## [Records shown]

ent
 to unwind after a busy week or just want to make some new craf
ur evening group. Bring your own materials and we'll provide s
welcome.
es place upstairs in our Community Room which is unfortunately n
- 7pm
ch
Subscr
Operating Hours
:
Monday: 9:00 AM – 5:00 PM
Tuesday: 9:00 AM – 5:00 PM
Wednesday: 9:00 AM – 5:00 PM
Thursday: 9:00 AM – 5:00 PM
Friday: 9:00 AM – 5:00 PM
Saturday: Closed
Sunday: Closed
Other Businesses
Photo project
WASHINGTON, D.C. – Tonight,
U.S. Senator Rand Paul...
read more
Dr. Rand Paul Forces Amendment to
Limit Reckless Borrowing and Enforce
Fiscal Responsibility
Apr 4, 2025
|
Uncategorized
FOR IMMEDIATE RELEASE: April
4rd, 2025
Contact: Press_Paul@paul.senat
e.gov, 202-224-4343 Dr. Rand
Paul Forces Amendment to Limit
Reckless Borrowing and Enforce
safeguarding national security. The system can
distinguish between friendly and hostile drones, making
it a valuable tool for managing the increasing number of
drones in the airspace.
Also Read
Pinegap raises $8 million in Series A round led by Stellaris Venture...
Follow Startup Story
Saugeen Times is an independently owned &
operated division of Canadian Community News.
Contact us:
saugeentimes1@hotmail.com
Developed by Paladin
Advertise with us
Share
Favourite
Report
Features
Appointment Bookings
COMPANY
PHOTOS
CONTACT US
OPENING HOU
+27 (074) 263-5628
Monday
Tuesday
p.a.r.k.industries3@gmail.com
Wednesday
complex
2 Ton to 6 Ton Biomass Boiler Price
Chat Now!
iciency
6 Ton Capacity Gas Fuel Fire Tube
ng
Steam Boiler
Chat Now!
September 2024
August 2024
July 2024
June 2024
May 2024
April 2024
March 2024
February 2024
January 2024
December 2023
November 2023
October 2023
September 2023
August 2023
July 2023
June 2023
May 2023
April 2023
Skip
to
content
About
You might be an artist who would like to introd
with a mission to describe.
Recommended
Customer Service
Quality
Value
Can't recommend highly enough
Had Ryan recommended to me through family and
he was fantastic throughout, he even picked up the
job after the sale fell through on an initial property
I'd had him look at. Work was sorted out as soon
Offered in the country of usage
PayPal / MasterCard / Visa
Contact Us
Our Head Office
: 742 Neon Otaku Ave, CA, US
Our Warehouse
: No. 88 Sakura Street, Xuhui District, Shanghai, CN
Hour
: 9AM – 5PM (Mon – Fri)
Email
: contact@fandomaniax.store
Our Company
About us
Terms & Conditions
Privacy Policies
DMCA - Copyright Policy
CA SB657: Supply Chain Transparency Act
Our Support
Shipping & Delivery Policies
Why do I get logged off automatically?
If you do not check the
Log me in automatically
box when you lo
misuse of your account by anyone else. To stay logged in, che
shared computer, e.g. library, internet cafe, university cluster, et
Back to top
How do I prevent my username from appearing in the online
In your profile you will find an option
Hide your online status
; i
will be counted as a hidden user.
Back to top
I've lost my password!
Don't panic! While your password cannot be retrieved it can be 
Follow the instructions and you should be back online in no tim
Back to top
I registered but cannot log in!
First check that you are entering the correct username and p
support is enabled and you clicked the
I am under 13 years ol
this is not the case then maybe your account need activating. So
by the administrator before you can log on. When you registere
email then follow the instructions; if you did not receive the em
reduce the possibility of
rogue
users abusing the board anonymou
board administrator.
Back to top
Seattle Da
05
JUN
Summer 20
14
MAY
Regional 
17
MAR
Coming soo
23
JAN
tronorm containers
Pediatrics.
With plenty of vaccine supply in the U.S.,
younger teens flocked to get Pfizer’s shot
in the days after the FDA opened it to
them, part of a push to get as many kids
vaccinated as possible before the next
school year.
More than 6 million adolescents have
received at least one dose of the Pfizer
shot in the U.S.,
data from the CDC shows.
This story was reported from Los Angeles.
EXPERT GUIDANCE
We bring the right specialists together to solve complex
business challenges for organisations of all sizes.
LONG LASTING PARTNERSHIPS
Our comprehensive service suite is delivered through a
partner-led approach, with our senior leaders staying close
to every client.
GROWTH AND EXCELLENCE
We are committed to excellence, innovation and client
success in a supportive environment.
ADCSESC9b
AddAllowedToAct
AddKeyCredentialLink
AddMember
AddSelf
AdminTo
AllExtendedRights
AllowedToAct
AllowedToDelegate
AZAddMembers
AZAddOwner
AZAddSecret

## [Exercise brief]
Once more, give all the records exactly as they were written.

## [Solved problem]
ent
 to unwind after a busy week or just want to make some new craf
ur evening group. Bring your own materials and we'll provide s
welcome.
es place upstairs in our Community Room which is unfortunately n
- 7pm
ch
Subscr
Operating Hours
:
Monday: 9:00 AM – 5:00 PM
Tuesday: 9:00 AM – 5:00 PM
Wednesday: 9:00 AM – 5:00 PM
Thursday: 9:00 AM – 5:00 PM
Friday: 9:00 AM – 5:00 PM
Saturday: Closed
Sunday: Closed
Other Businesses
Photo project
WASHINGTON, D.C. – Tonight,
U.S. Senator Rand Paul...
read more
Dr. Rand Paul Forces Amendment to
Limit Reckless Borrowing and Enforce
Fiscal Responsibility
Apr 4, 2025
|
Uncategorized
FOR IMMEDIATE RELEASE: April
4rd, 2025
Contact: Press_Paul@paul.senat
e.gov, 202-224-4343 Dr. Rand
Paul Forces Amendment to Limit
Reckless Borrowing and Enforce
safeguarding national security. The system can
distinguish between friendly and hostile drones, making
it a valuable tool for managing the increasing number of
drones in the airspace.
Also Read
Pinegap raises $8 million in Series A round led by Stellaris Venture...
Follow Startup Story
Saugeen Times is an independently owned &
operated division of Canadian Community News.
Contact us:
saugeentimes1@hotmail.com
Developed by Paladin
Advertise with us
Share
Favourite
Report
Features
Appointment Bookings
COMPANY
PHOTOS
CONTACT US
OPENING HOU
+27 (074) 263-5628
Monday
Tuesday
p.a.r.k.industries3@gmail.com
Wednesday
complex
2 Ton to 6 Ton Biomass Boiler Price
Chat Now!
iciency
6 Ton Capacity Gas Fuel Fire Tube
ng
Steam Boiler
Chat Now!
September 2024
August 2024
July 2024
June 2024
May 2024
April 2024
March 2024
February 2024
January 2024
December 2023
November 2023
October 2023
September 2023
August 2023
July 2023
June 2023
May 2023
April 2023
Skip
to
content
About
You might be an artist who would like to introd
with a mission to describe.
Recommended
Customer Service
Quality
Value
Can't recommend highly enough
Had Ryan recommended to me through family and
he was fantastic throughout, he even picked up the
job after the sale fell through on an initial property
I'd had him look at. Work was sorted out as soon
Offered in the country of usage
PayPal / MasterCard / Visa
Contact Us
Our Head Office
: 742 Neon Otaku Ave, CA, US
Our Warehouse
: No. 88 Sakura Street, Xuhui District, Shanghai, CN
Hour
: 9AM – 5PM (Mon – Fri)
Email
: contact@fandomaniax.store
Our Company
About us
Terms & Conditions
Privacy Policies
DMCA - Copyright Policy
CA SB657: Supply Chain Transparency Act
Our Support
Shipping & Delivery Policies
Why do I get logged off automatically?
If you do not check the
Log me in automatically
box when you lo
misuse of your account by anyone else. To stay logged in, che
shared computer, e.g. library, internet cafe, university cluster, et
Back to top
How do I prevent my username from appearing in the online
In your profile you will find an option
Hide your online status
; i
will be counted as a hidden user.
Back to top
I've lost my password!
Don't panic! While your password cannot be retrieved it can be 
Follow the instructions and you should be back online in no tim
Back to top
I registered but cannot log in!
First check that you are entering the correct username and p
support is enabled and you clicked the
I am under 13 years ol
this is not the case then maybe your account need activating. So
by the administrator before you can log on. When you registere
email then follow the instructions; if you did not receive the em
reduce the possibility of
rogue
users abusing the board anonymou
board administrator.
Back to top
Seattle Da
05
JUN
Summer 20
14
MAY
Regional 
17
MAR
Coming soo
23
JAN
tronorm containers
Pediatrics.
With plenty of vaccine supply in the U.S.,
younger teens flocked to get Pfizer’s shot
in the days after the FDA opened it to
them, part of a push to get as many kids
vaccinated as possible before the next
school year.
More than 6 million adolescents have
received at least one dose of the Pfizer
shot in the U.S.,
data from the CDC shows.
This story was reported from Los Angeles.
EXPERT GUIDANCE
We bring the right specialists together to solve complex
business challenges for organisations of all sizes.
LONG LASTING PARTNERSHIPS
Our comprehensive service suite is delivered through a
partner-led approach, with our senior leaders staying close
to every client.
GROWTH AND EXCELLENCE
We are committed to excellence, innovation and client
success in a supportive environment.
ADCSESC9b
AddAllowedToAct
AddKeyCredentialLink
AddMember
AddSelf
AdminTo
AllExtendedRights
AllowedToAct
AllowedToDelegate
AZAddMembers
AZAddOwner
AZAddSecret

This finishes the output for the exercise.